Peter Richtárik
2025
HIGGS: Pushing the Limits of Large Language Model Quantization via the Linearity Theorem
Vladimir Malinovskii
|
Andrei Panferov
|
Ivan Ilin
|
Han Guo
|
Peter Richtárik
|
Dan Alistarh
Proceedings of the 2025 Conference of the Nations of the Americas Chapter of the Association for Computational Linguistics: Human Language Technologies (Volume 1: Long Papers)

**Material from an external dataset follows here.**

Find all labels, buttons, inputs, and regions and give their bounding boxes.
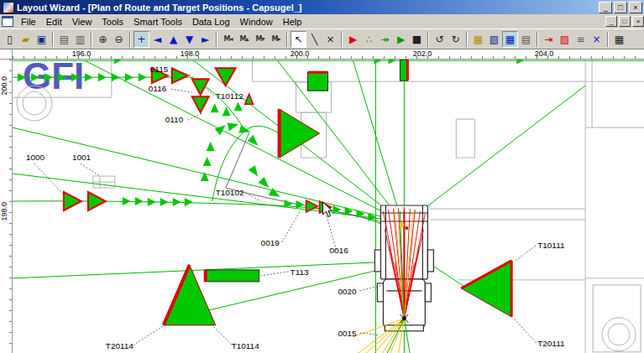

Quantizing large language models has become a standard way to reduce their memory and computational costs. Typically, existing methods focus on breaking down the problem into individual layer-wise sub-problems, and minimizing per-layer error, measured via various metrics. Yet, this approach currently lacks theoretical justification and the metrics employed may be sub-optimal. In this paper, we present a “linearity theorem” establishing a direct relationship between the layer-wise reconstruction error and the model perplexity increase due to quantization. This insight enables two novel applications: (1) a simple data-free LLM quantization method using Hadamard rotations and MSE-optimal grids, dubbed HIGGS, which outperforms all prior data-free approaches such as the extremely popular NF4 quantized format, and (2) an optimal solution to the problem of finding non-uniform per-layer quantization levels which match a given compression constraint, obtained by reduction to dynamic programming. On the practical side, we demonstrate improved accuracy-compression trade-offs on Llama-family models, advancing both data-free and non-uniform quantization for large language models.